Ein Wurm als Mail-Administrator
Der japanische Security-Spezialist Trend Micro hat einen globalen "Yellow Allert" ausgelöst, um die Ausbreitung der neuen Variante des Wurms "Mytob" so rasch wie möglich zu verhindern. Die "Mytob"-Migration "Mytob.AR" verwendet klassische Social-Engineering-Techniken, um unerfahrene Anwender hinters Licht zu führen.

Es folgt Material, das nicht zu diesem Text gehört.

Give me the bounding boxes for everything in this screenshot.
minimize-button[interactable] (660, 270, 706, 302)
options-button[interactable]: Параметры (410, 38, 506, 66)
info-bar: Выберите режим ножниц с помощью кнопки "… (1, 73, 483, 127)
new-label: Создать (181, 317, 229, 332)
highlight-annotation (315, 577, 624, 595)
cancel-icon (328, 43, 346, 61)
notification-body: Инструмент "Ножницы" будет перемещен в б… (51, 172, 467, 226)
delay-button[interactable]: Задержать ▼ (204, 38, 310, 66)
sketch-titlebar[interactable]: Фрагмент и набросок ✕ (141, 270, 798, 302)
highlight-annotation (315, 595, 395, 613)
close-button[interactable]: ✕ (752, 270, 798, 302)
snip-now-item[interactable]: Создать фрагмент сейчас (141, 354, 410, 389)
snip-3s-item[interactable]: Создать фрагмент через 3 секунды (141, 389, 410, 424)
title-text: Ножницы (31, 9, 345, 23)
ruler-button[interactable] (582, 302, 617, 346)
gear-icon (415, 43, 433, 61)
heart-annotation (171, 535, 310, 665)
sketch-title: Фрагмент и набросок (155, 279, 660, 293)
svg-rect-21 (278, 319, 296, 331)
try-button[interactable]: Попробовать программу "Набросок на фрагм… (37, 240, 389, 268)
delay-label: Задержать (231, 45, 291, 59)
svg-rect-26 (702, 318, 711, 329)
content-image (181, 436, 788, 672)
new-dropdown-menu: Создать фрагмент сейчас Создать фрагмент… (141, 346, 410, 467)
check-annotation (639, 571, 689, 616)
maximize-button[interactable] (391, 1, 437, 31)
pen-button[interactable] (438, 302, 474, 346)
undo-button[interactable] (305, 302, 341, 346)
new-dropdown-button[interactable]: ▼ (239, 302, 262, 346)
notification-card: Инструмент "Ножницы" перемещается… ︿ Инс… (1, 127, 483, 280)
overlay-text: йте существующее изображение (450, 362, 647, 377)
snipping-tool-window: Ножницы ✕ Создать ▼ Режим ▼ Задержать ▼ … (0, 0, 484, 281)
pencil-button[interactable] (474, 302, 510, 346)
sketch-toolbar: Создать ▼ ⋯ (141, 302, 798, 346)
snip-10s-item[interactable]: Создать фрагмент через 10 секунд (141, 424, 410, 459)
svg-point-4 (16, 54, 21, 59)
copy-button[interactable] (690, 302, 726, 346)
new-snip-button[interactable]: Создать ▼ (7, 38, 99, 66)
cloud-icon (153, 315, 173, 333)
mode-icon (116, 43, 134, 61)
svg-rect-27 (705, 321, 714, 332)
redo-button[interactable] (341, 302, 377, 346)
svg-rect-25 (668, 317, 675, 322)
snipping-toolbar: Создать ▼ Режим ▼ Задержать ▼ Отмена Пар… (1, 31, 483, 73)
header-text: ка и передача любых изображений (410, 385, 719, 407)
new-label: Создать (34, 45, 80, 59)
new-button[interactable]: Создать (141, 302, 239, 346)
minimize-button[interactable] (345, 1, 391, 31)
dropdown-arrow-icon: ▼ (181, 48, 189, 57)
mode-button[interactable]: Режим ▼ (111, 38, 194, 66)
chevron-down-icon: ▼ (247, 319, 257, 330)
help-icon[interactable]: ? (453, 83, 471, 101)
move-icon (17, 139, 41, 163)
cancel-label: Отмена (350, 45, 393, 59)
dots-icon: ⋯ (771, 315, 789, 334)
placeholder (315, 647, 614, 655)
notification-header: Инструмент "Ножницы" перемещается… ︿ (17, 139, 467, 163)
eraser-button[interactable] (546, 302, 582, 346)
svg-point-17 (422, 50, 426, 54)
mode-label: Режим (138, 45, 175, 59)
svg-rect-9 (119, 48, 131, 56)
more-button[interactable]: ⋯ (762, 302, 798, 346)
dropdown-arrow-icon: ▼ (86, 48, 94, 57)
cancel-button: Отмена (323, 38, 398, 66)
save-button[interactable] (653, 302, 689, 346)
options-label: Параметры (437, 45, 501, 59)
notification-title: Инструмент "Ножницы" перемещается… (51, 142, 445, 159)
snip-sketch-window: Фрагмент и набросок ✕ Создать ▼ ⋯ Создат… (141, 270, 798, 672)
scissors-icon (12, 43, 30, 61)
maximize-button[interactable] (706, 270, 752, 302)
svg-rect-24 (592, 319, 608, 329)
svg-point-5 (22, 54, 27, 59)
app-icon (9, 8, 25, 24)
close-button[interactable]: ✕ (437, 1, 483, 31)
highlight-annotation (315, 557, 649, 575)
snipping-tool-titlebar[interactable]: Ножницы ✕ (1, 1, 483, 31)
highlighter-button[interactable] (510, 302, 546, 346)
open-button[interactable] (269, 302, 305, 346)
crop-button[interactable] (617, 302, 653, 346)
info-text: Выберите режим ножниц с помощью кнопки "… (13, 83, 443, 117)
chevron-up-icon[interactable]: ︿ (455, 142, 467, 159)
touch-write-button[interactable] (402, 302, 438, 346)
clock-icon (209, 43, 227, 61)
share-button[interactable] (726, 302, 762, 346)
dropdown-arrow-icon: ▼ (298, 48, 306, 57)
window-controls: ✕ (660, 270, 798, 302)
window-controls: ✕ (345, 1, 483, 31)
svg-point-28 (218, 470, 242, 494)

"Mytob.AR" gibt sich, ähnlich der Nachricht eines Administrators, als wichtige Meldung bezüglich des eigenen E-Mail-Accounts aus. Unterschiedliche Betreffs und Inhalte fordern den Empfänger auf, auf diese Nachricht zu reagieren, da sonst die Sperrung oder Deaktivierung des E-Mail-Accounts droht.
Wird der E-Mail-Anhang geöffnet, hinterlässt der Wurm eine Datei mit dem Namen der belgischen Schauspielerin Lien Van de Kelder in den Windows-System-Ordnern. Die Spyware-Komponente erlaubt dem Angreifer, Zugriffe auf die Website Mediatickets.net zu verfolgen. Damit wird laut Trend Micro ermöglicht, dass Infizierungsraten und Anwenderverhalten aufgezeichnet und verfolgt werden. "Mytob.AR" ist derzeit noch nicht sehr verbreitet, das Schadens- und Verbreitungspotenzial wird als äußerst hoch eingeschätzt.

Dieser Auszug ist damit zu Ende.